Barwick is a city divided by the county line between Brooks and Thomas counties, Georgia, United States. It is part of the Valdosta metropolitan statistical area. As of the 2020 census, the city had a population of 363.

==History==
Barwick had its start in the early 1890s when the railroad was extended to that point. A post office has been in operation at Barwick since 1894. The community was named after R. H. Barwick, a Primitive Baptist leader. Barwick was incorporated by the Georgia General Assembly as a town in 1903.

==Geography==
Barwick is located at (30.8921, −83.7384). According to the United States Census Bureau, the city has a total area of 1.9 km2, of which 0.08 km2, or 4.16%, is water.

==Demographics==

At the census of 2000, there were 444 people, 181 households, and 110 families residing in the town. By 2020, its population declined to 363.

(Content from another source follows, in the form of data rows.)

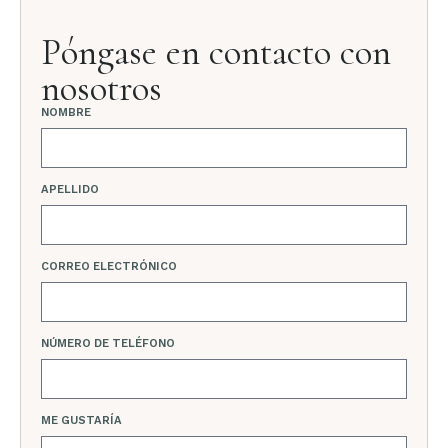
Póngase en contacto con
nosotros
NOMBRE
APELLIDO
CORREO ELECTRÓNICO
NÚMERO DE TELÉFONO
ME GUSTARÍA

Circa 2024, its population was 368. The population by county breakdown was as follows: 240 in Thomas County and 146 in Brooks County.

Historical population
| Census | Pop. | Note | %± |
| 1910 | 381 |  | — |
| 1920 | 422 |  | 10.8% |
| 1930 | 499 |  | 18.2% |
| 1940 | 409 |  | −18.0% |
| 1950 | 436 |  | 6.6% |
| 1960 | 400 |  | −8.3% |
| 1970 | 432 |  | 8.0% |
| 1980 | 413 |  | −4.4% |
| 1990 | 385 |  | −6.8% |
| 2000 | 444 |  | 15.3% |
| 2010 | 386 |  | −13.1% |
| 2020 | 363 |  | −6.0% |
U.S. Decennial Census 1850-1870 1870-1880 1890-1910 1920-1930 1940 1950 1960 1970 1980 1990 2000 2010

==Education==
Residents in Brooks County are in the Brooks County School District.

Residents in Thomas County are in the Thomas County School District.